Exercise aim – What lines below contain the string "AI文明史"? List them all.

:: Data

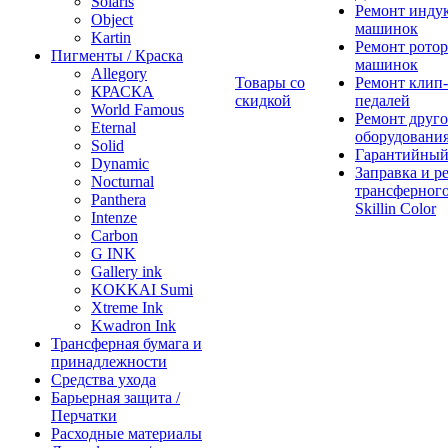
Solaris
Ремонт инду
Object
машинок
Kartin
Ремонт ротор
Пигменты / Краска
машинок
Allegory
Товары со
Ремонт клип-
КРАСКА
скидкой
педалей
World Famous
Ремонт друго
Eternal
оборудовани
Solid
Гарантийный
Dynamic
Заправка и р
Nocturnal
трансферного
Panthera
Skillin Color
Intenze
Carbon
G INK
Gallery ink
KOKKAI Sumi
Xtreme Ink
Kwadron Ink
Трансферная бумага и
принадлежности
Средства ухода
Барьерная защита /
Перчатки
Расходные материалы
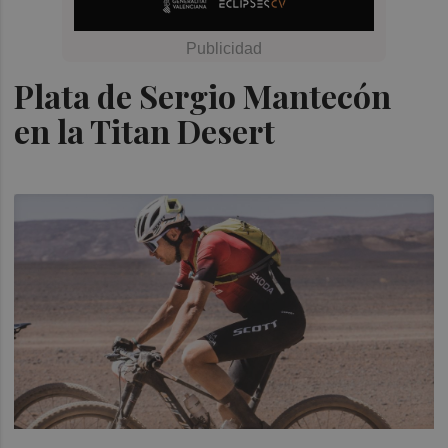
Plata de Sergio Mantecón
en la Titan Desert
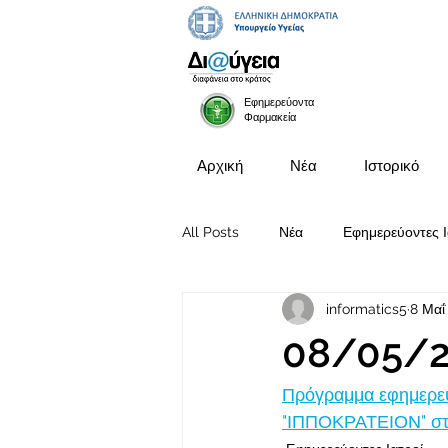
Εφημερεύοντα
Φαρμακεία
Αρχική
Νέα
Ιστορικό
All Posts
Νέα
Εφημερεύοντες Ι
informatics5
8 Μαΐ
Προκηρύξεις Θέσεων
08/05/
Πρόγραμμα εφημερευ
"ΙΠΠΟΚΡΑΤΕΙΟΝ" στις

::::
:: Data

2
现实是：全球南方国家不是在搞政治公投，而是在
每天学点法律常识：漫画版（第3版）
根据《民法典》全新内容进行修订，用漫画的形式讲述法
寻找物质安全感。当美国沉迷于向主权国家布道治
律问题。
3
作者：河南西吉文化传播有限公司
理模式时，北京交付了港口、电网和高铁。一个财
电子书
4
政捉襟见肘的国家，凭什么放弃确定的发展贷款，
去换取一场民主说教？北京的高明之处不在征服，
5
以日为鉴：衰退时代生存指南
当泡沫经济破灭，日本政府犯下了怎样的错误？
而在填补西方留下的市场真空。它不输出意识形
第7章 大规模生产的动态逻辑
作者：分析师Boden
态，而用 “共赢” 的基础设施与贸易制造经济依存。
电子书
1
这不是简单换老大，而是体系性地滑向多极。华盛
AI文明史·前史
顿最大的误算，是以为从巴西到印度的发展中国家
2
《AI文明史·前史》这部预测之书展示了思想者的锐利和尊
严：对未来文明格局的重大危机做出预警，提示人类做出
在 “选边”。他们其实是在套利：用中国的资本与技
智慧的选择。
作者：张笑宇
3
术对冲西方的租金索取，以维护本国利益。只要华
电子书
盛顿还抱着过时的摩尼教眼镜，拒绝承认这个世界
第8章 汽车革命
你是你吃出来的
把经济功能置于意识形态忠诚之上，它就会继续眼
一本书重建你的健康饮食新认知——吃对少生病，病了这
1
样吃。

::::

Exercise response –
AI文明史·前史
《AI文明史·前史》这部预测之书展示了思想者的锐利和尊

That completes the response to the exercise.